Scores of people gathered outside the perimeter of the Pulse nightclub Monday to pay their respects while inside the site’s fences, the names of the 49 victims of the worst mass shooting in modern U.S. history were read out loud in a private service.
The early morning service was closed to the public and was held for survivors, victims’ families, club employees and local officials. It overlapped the time a year ago that gunman Omar Mateen started shooting inside the nightclub on “Latin Night” a little after 2 a.m. on June 12, 2016.
“I realize that gathering here in this place, at this hour, is beyond difficult,” Orlando Mayor Buddy Dyer said during the service. “But I also know that the strength you’ve shown over the past year will carry you through today and in the future.”
The private service was the start of what would be almost 24 hours of observations to remember the victims who died as well as the dozens of Pulse patrons who were wounded during the shooting. It would be followed by another midday service at the nightclub, an evening gathering in the heart of downtown Orlando and a final, music-filled late-night service at the nightclub.
Outside the perimeter at Pulse, where the fence has been decorated with vibrantly-colored banners, people laid flowers and lit candles early Monday. Supporters dressed as angels stood guard outside the club before the service.
Later in the day, church bells throughout the Orlando area were set to ring 49 times at noon.
Gov. Rick Scott ordered U.S. flags around Florida to be flown at half-staff and a giant rainbow flag would be unveiled at the Orange County government building.
Monday’s services culminated several days of events aimed at turning the grim anniversary into something positive. A foot race was held over the weekend, and eight gay and lesbian students were awarded $4,900 toward their college studies by a local businessman. Local officials have declared the one-year mark as a day of “love and kindness,” and they are encouraging residents to volunteer or perform acts of compassion.

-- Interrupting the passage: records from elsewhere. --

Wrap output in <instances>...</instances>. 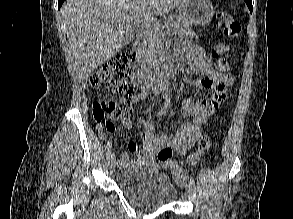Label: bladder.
Wrapping results in <instances>:
<instances>
[{"label":"bladder","instance_id":"bladder-1","mask_svg":"<svg viewBox=\"0 0 293 219\" xmlns=\"http://www.w3.org/2000/svg\"><path fill=\"white\" fill-rule=\"evenodd\" d=\"M116 183L136 205L159 208L174 202L178 189L162 171L151 166L134 165L118 172Z\"/></svg>","mask_w":293,"mask_h":219}]
</instances>
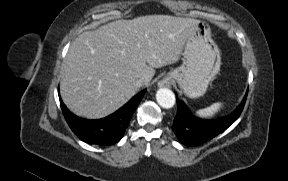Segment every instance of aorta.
<instances>
[{
	"label": "aorta",
	"instance_id": "obj_1",
	"mask_svg": "<svg viewBox=\"0 0 288 181\" xmlns=\"http://www.w3.org/2000/svg\"><path fill=\"white\" fill-rule=\"evenodd\" d=\"M158 104L165 109L172 108L175 104V95L168 88H161L156 93Z\"/></svg>",
	"mask_w": 288,
	"mask_h": 181
}]
</instances>
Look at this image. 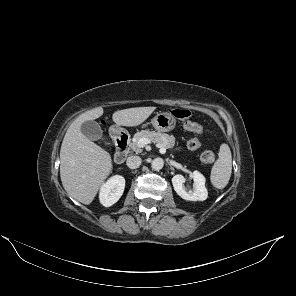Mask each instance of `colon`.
Returning <instances> with one entry per match:
<instances>
[{"mask_svg":"<svg viewBox=\"0 0 296 296\" xmlns=\"http://www.w3.org/2000/svg\"><path fill=\"white\" fill-rule=\"evenodd\" d=\"M169 112L174 115L175 117L179 118L183 122V127L185 130L189 132H193L197 135L203 134V128L200 124L196 123L195 121L191 120V112L187 109H178V108H171ZM201 146V141L198 137L190 138L187 142V147L190 150H197ZM200 160L203 163L210 164L215 160V154L212 151H204L200 155Z\"/></svg>","mask_w":296,"mask_h":296,"instance_id":"1","label":"colon"}]
</instances>
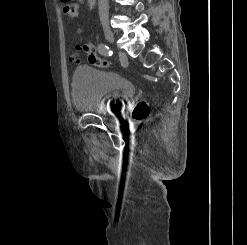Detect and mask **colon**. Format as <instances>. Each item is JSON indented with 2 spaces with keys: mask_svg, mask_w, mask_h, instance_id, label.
Segmentation results:
<instances>
[{
  "mask_svg": "<svg viewBox=\"0 0 247 245\" xmlns=\"http://www.w3.org/2000/svg\"><path fill=\"white\" fill-rule=\"evenodd\" d=\"M62 3L64 4L63 11L65 14L71 18H76L78 16V8L74 3L71 2V0H62ZM83 49L88 54V60L90 64L101 68L109 66V62L107 60L102 59L95 54L92 45L86 43L83 45ZM72 60L76 61V57L73 56ZM148 115L149 108L147 103L144 101L139 102L132 112V117L138 121L146 119Z\"/></svg>",
  "mask_w": 247,
  "mask_h": 245,
  "instance_id": "1",
  "label": "colon"
}]
</instances>
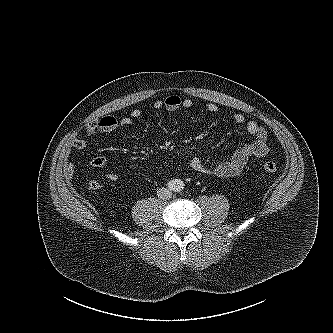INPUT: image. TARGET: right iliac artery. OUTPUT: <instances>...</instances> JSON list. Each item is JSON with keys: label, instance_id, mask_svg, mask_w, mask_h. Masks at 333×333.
Instances as JSON below:
<instances>
[{"label": "right iliac artery", "instance_id": "82829eb1", "mask_svg": "<svg viewBox=\"0 0 333 333\" xmlns=\"http://www.w3.org/2000/svg\"><path fill=\"white\" fill-rule=\"evenodd\" d=\"M167 185H168V187H169L170 189H172L173 186H174V183H173V182H169Z\"/></svg>", "mask_w": 333, "mask_h": 333}]
</instances>
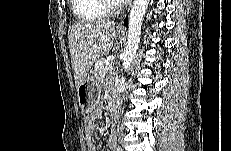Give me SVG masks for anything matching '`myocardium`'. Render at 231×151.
<instances>
[{
    "instance_id": "obj_1",
    "label": "myocardium",
    "mask_w": 231,
    "mask_h": 151,
    "mask_svg": "<svg viewBox=\"0 0 231 151\" xmlns=\"http://www.w3.org/2000/svg\"><path fill=\"white\" fill-rule=\"evenodd\" d=\"M103 7L107 13L114 14L120 10L121 5L113 0H105Z\"/></svg>"
}]
</instances>
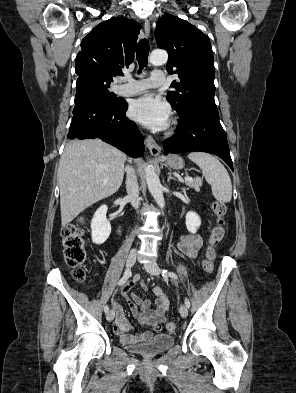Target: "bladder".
Returning a JSON list of instances; mask_svg holds the SVG:
<instances>
[{"label":"bladder","instance_id":"1","mask_svg":"<svg viewBox=\"0 0 296 393\" xmlns=\"http://www.w3.org/2000/svg\"><path fill=\"white\" fill-rule=\"evenodd\" d=\"M174 342L173 335L157 334L145 343L125 344L124 348L141 356L149 357L164 353L174 345Z\"/></svg>","mask_w":296,"mask_h":393}]
</instances>
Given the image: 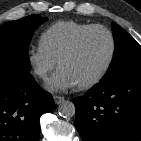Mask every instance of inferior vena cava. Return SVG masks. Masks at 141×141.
<instances>
[{
	"label": "inferior vena cava",
	"instance_id": "602c4592",
	"mask_svg": "<svg viewBox=\"0 0 141 141\" xmlns=\"http://www.w3.org/2000/svg\"><path fill=\"white\" fill-rule=\"evenodd\" d=\"M37 73L40 74V75H42V74H44V70H42V69H37Z\"/></svg>",
	"mask_w": 141,
	"mask_h": 141
}]
</instances>
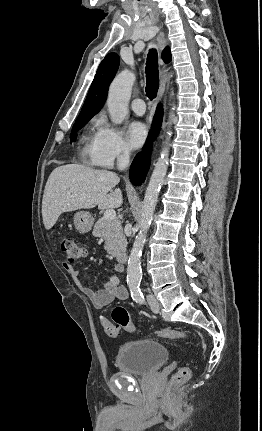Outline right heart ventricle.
Wrapping results in <instances>:
<instances>
[{"mask_svg": "<svg viewBox=\"0 0 262 431\" xmlns=\"http://www.w3.org/2000/svg\"><path fill=\"white\" fill-rule=\"evenodd\" d=\"M98 133V124L94 123L90 132L85 137V145L82 154L85 158H89L92 163L96 162L95 139Z\"/></svg>", "mask_w": 262, "mask_h": 431, "instance_id": "1", "label": "right heart ventricle"}]
</instances>
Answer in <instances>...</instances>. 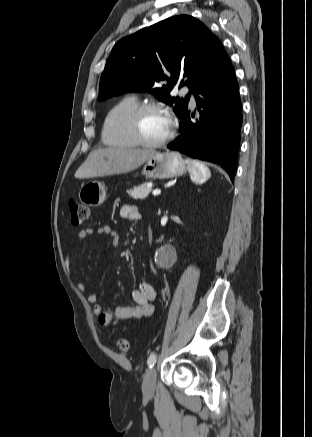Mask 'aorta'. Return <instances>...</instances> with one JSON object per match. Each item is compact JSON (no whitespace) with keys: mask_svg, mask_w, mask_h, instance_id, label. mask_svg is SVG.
<instances>
[{"mask_svg":"<svg viewBox=\"0 0 312 437\" xmlns=\"http://www.w3.org/2000/svg\"><path fill=\"white\" fill-rule=\"evenodd\" d=\"M171 254H172V253H171L170 250H167V249H165V250H161V251H159V253L157 254V260H158L159 262H162V261L165 260L166 258L170 257Z\"/></svg>","mask_w":312,"mask_h":437,"instance_id":"762f6f07","label":"aorta"}]
</instances>
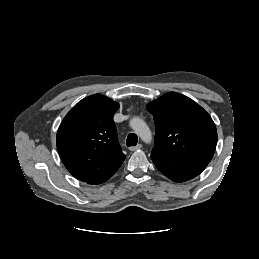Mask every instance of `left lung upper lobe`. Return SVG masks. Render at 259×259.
Instances as JSON below:
<instances>
[{"instance_id":"1","label":"left lung upper lobe","mask_w":259,"mask_h":259,"mask_svg":"<svg viewBox=\"0 0 259 259\" xmlns=\"http://www.w3.org/2000/svg\"><path fill=\"white\" fill-rule=\"evenodd\" d=\"M155 122L152 151L178 160L210 162L217 130L210 115L192 99L170 92L147 104Z\"/></svg>"}]
</instances>
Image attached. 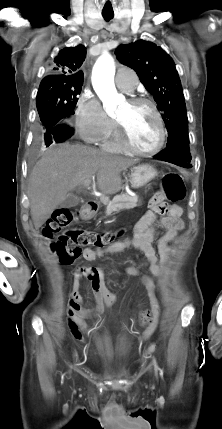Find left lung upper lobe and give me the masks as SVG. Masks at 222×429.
I'll use <instances>...</instances> for the list:
<instances>
[{
	"instance_id": "5c2ea615",
	"label": "left lung upper lobe",
	"mask_w": 222,
	"mask_h": 429,
	"mask_svg": "<svg viewBox=\"0 0 222 429\" xmlns=\"http://www.w3.org/2000/svg\"><path fill=\"white\" fill-rule=\"evenodd\" d=\"M115 54L121 63L136 71L154 96L168 131L167 147H189L185 100L173 60L161 47L145 40L120 45Z\"/></svg>"
}]
</instances>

An exhibit of artwork collected from memorial sites set up around Orlando after the massacre will be shown at the Orange County History Center. The club’s owner, Barbara Poma, is developing plans to build a memorial at the Pulse site.
Mateen pledged allegiance to the Islamic State during the attack and was eventually killed by police during a shootout after a three-hour standoff. His wife, Noor Salman, is facing charges of aiding and abetting and obstruction in federal court, and she has pleaded not guilty to helping her husband.